Using Httprequest to get pictures from given URL

2020-08-01 16:23发布

问题:

I'm trying to get pictures from webcams. There is a php-python web service to get the pictures from webcams and serve them: it serves the picture like http://ip/jpeg/camera=1.

private HttpWebRequest request;
private HttpWebResponse response;
private CookieContainer container;
private Uri uri;
private string _user;
private string _pass;
private string _ip;
//Login code as seen in the previous section should be here
//GetImages is meant to run as a separate thread 
private void GetImages(string camNo)
{
//create the GET request for the JPEG snapshot (found at /jpeg on the IP Camera)
HttpWebRequest request = (HttpWebRequest)WebRequest.Create("http://" + deviceIP + "/jpeg/camera"+camNo);
request.Method = "GET";
request.ContentType = "application/x-www-form-urlencoded";
request.CookieContainer = container;

//attempt to get a response from the IP110, event if error

try
{
    response = (HttpWebResponse)request.GetResponse();
}
catch (WebException e)
{
    ConnectionError(new ConnectionErrorEventArgs(e.Message));
}

//Get the stream containing the JPEG image.
Stream stream = response.GetResponseStream();

//Read the stream to memory.
byte[] buffer = new byte[100000];
int read, total = 0;

while ((read = stream.Read(buffer, total, 1000)) != 0)
{
    total += read;
}

//create a BMP image from the stream
Bitmap bmp = (Bitmap)Bitmap.FromStream(new MemoryStream(buffer, 0, total));

//send the bmp image to where you would like to display it. 
 }

... then I store that bitmap as a jpeg to a folder. My problem starts here; I want to do that process as fast as possible. I want to take pictures from 50 webcams using that code and store as jpeg, and it has to be fast - I mean every 10 seconds I have to get new pictures from 50 cams.

I used timercontrol, and give it 500 ms every 500ms program use that code above up to camera number and save the jpeg, but it work one after another so performance gets low!

50ms x 500cams = 25000 ms (25sec), if I arrange timer control's interval 100 ms program freeze.

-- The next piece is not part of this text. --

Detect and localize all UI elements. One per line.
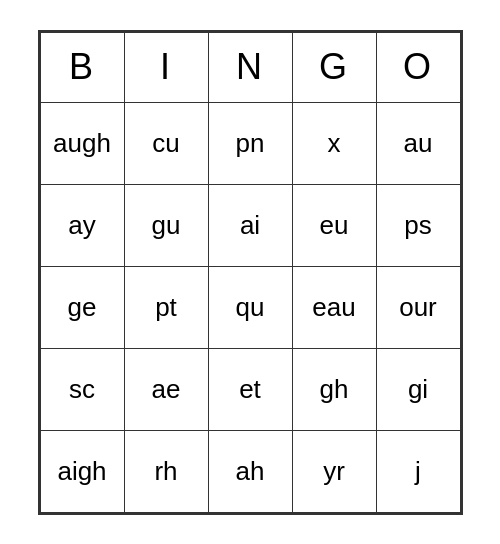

When I use the code above I get bitmap bmp in 200 ms but when it tries to write as jpeg on disc it takes a long time.

What can I do to write to disk faster? I looked for memory mapped - would it help? I want to store jpegs on disc becouse I will serve these pictures on a web site and share them with people. Can I use memory mapped and serve it publicly via a web site?

UPDATE: I also used WebClient class for async works, http://www.informit.com/guides/content.aspx?g=dotnet&seqNum=571

The result was: To get a picture like 300 ms and writing it to disk about 700ms So I have to find a solution to write to disk as much as possible.

Which one is better? To write the pictures to disk or to send images to database? I tried to store the pictures to make them ready for serve, because on the website people have to see updated pictures. Which one is better for thousands of client query? To store them on disk or store them on database as binary?

回答1:

The code to fetch the images is synchronous. I would suggest modifying your code to use HttpWebRequest.BeginGetResponse() to fetch your images as detailed in this answer.

So when your (single) timer fires, begin the async requests to your cams, then (as they complete) the callback will fire for each completed request, and you can save off the returned image.

If you need to optimize further, then you could delegate saving the image to disk to a background ThreadPool work item.



回答2:

Any time you need to get responses back faster than stacked responses allow, you end up having to complete multiple pieces of work at once, using more than one thread (last word is the clue here).

In .NET, this means either setting up your own threading library, using TPL, etc.

ADDED: This could mean, as pointed out by a comment below, using asynchronous calls and allowing the framework to implicitly create threads for you, instead of controlling them yourself. In fact, you could use thread pooling and still choose asynch or synch without controlling the number of threads created. If you really want to get down to the metal, you can even offload threading to the OS using an interrupt handler at the OS level (a menthod used by Ruby, for example, prior to 1.9, which introduced "true" threading rather than "green" threads - yeah, TMI).

The answer still stands if you have 2 minutes worth of work to get done and 30 seconds to get it done in, you need a multi-threaded solution, whether you are aware you are actually threading (explicit creation) or not (implicit creation handled by framework/OS).